Chafee is repaying Obama's favor on the 2012 campaign trail. He offered the apostate's address at the Democratic Convention in September and has been hitting the trail to assist the president. I caught up with Chafee Sunday afternoon at an Obama field office in Henrico, Virginia, a booming suburb just outside Richmond that voted for Bush in '04 but flipped to Obama in '08.
"When I left the party I made the decision that the party wouldn't swing back to my traditional Republican values," Chafee told me in a hallway outside the Obama office before he spoke to the volunteers, "which are fiscal responsibility, not letting deficits grow, taking care of the environment, women's rights, and just general liberties, letting people live their lives as they see fit, leaving people alone.
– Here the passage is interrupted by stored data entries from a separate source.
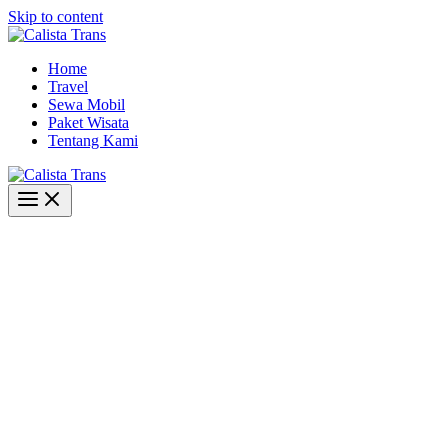
Skip to content
Home
Travel
Sewa Mobil
Paket Wisata
Tentang Kami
Not getting into foreign entanglements. Traditional Republican values that have changed over the last decade or so. They don't care about the environment, don't care about personal liberties, fiscal conservatism or the deficit, and getting us into all these quagmires overseas. I made the decision to leave because I didn't think it was coming back."
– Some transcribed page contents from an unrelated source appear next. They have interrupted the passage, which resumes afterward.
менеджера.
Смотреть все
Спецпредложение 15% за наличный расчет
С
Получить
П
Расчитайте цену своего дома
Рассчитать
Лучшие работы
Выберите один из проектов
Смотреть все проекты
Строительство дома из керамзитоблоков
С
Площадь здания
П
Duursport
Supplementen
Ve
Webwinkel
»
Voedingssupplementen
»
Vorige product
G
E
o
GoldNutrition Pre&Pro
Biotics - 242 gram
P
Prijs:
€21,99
Befitting his moderate policies, Chafee keeps his critiques relatively polite, but he has few kind words for Romney's candidacy. Chafee doesn't buy Mitt Romney's recent feints to the center one iota. "The first decision was to choose Paul Ryan as the vice president," Chafee said. "If they really wanted to tack to the middle they would have chosen Olympia Snowe, or somebody else to be the VP. Governor Romney couldn't have gone more far right, Ryan is a foot soldier for Dick Cheney and the agenda that got this country in such trouble. All the bad decisions-the war, the tax cuts, the prescription drug benefit, bad environmental policies."
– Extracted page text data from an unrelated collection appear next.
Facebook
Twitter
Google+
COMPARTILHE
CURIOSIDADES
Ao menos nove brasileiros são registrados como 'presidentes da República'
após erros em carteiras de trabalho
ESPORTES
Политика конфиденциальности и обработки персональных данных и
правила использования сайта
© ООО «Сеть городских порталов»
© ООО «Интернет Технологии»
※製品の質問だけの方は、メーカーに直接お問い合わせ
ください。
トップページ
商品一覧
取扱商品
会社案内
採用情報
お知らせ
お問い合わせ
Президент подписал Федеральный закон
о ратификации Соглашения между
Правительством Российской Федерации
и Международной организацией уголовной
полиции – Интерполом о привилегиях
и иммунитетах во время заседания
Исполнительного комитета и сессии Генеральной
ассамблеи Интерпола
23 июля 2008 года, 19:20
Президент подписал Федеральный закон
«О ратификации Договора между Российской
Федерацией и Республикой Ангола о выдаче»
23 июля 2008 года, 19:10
A press aide pulled Chafee away before I could get any further thoughts on the extinction of the northeastern Republican. A crowd of 30 Obama volunteers-a young, diverse group-crammed into the office's entry room to listen to Chafee and Katherine Waddell, a former Virginia state representative and fellow renounced Republican, boost the Obama cause. "It was very cathartic to walk into my board of canvassers and disaffiliate from being a Republican five years ago," Chafee told the volunteers. "I'm an independent and proud to be here supporting my colleague in the Senate-Senator Obama was in the Senate when I was, we overlapped for two years and served on two committees. No surprise that he was going places, even then. He's been a great president and he's going to continue to be a great president." With that the crowd dispersed. Chafee and Waddell headed into a back room for a brief canvass training and then hit the road to go door knocking for Obama in Henrico.